There is something strange about this case from the start. The local powercut that coincided with the murder is odd, and the killer seems determined to taunt Kat and Lock. But the full scale of the dark motivation behind the crime only comes to light when a massive cyber attack on the National Grid brings the country to a dangerous standstill - just as the government are considering an AI bill which might see Lock finally get the body he desires...
This concluding volume of the gripping Kat and Lock series is the most ambitious, tense, and thought-provoking of them all. When a slow-burn murder investigation blows wide open into a national security situation of epic proportions, Kat and her team must race against the clock to find a killer and a cyber-terrorist. With the country on its knees, and lives in the balance, Lock is central to the investigation, but can they trust him to have human interests as his priority in the light of recent events?
Callaghan goes all out in this story, and I was kept teetering on the edge of my seat as the twists and turns culminate in a jaw-dropping finale that is as chilling as it is emotional - one which is so cleverly fore-shadowed earlier in the story.

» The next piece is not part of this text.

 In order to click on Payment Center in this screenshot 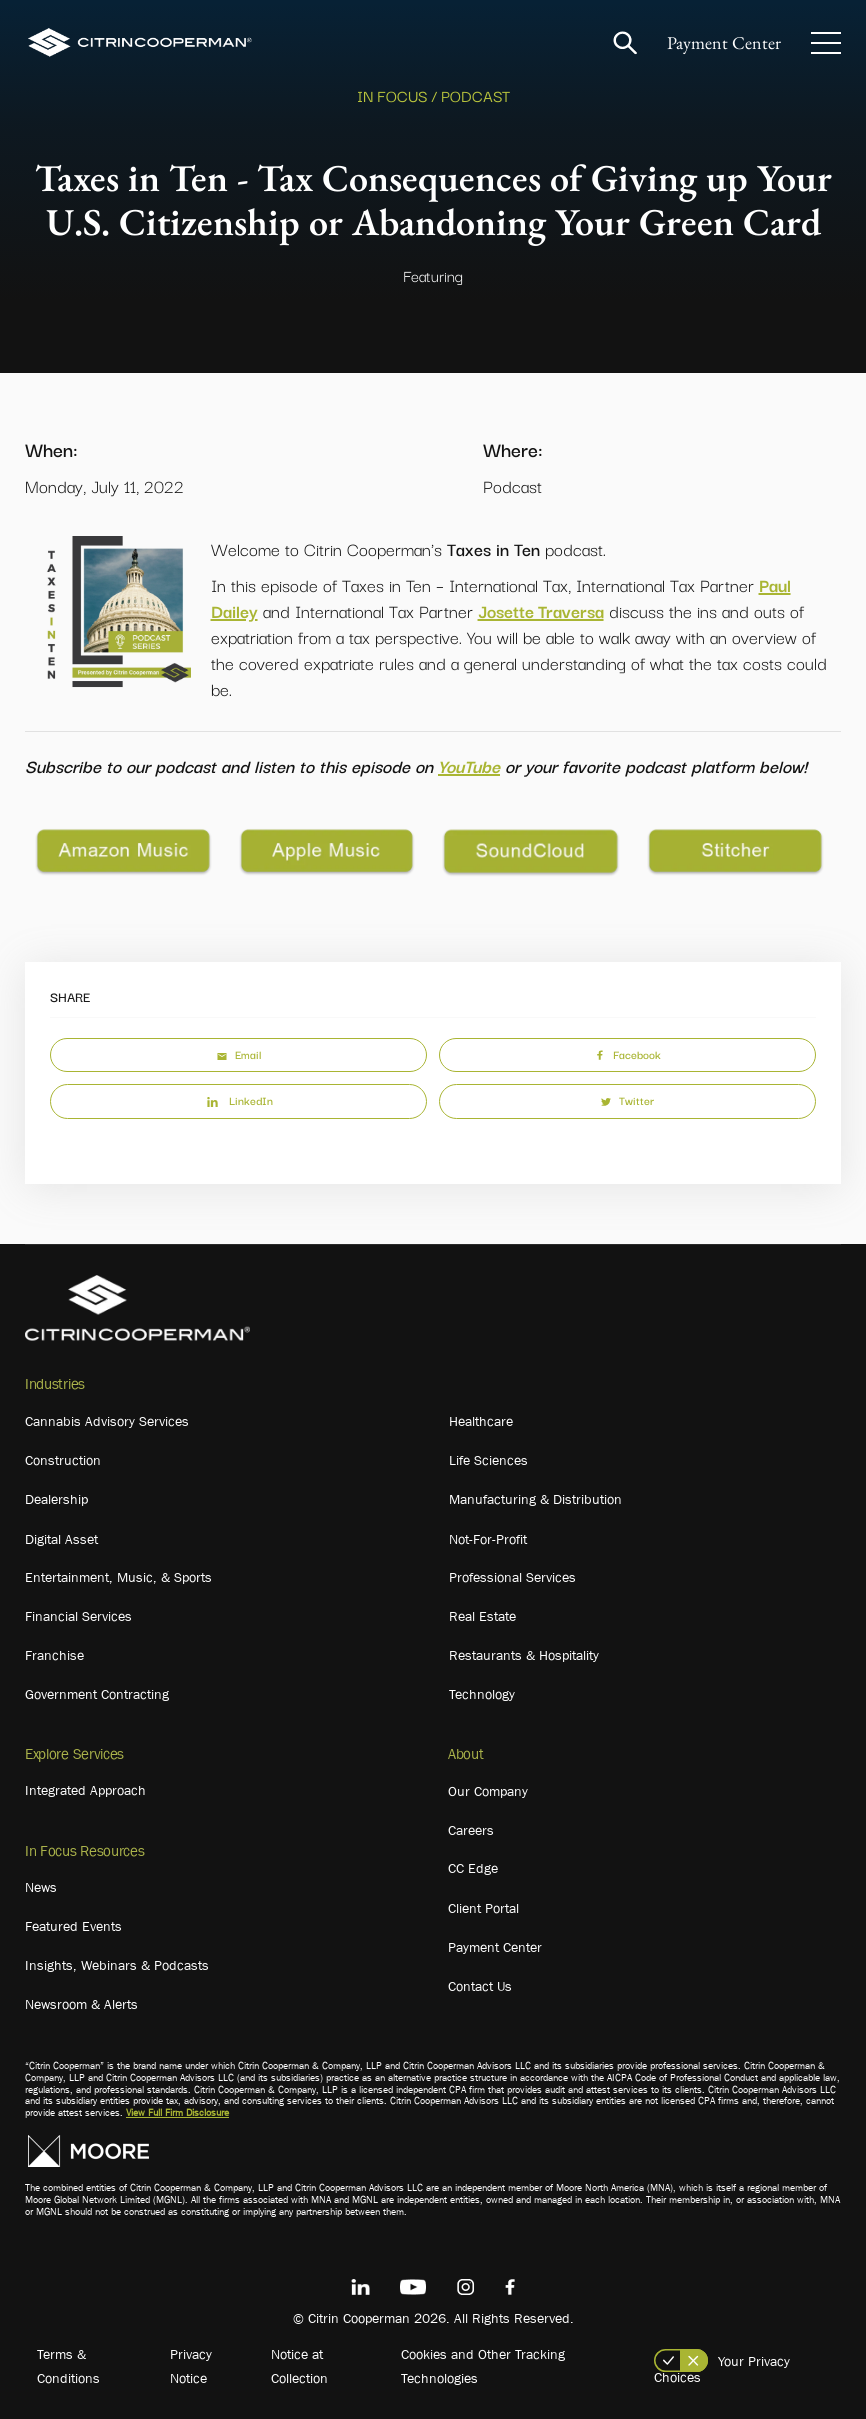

Trust issues keep things interesting, and every member of the team has a vital part to play - plus Kat's son Cam on his trusty bicycle!
I cannot wait to see what comes next from Jo Callaghan, because this has been quite a ride!
Body of Lies is available to buy now in hardcover, ebook and audio formats.
Thank you to The Book Club reviewers group on Facebook for providing me with an ecopy.
About the author:
Jo Callaghan works full time as a senior strategist, carrying out research into the future impact of AI and genomics on the workforce. She was a student of the Writers' Academy Course (Penguin Random House) and was longlisted for the Mslexia Novel Writing Competition and Bath Novel Competition.
After losing her husband to cancer in 2019 when she was just forty-nine, she started writing In the Blink of an Eye, her debut crime novel, which explores learning to live with loss and what it means to be human.
She lives with her two children in the Midlands, where she spends far too much time tweeting, and working on further novels.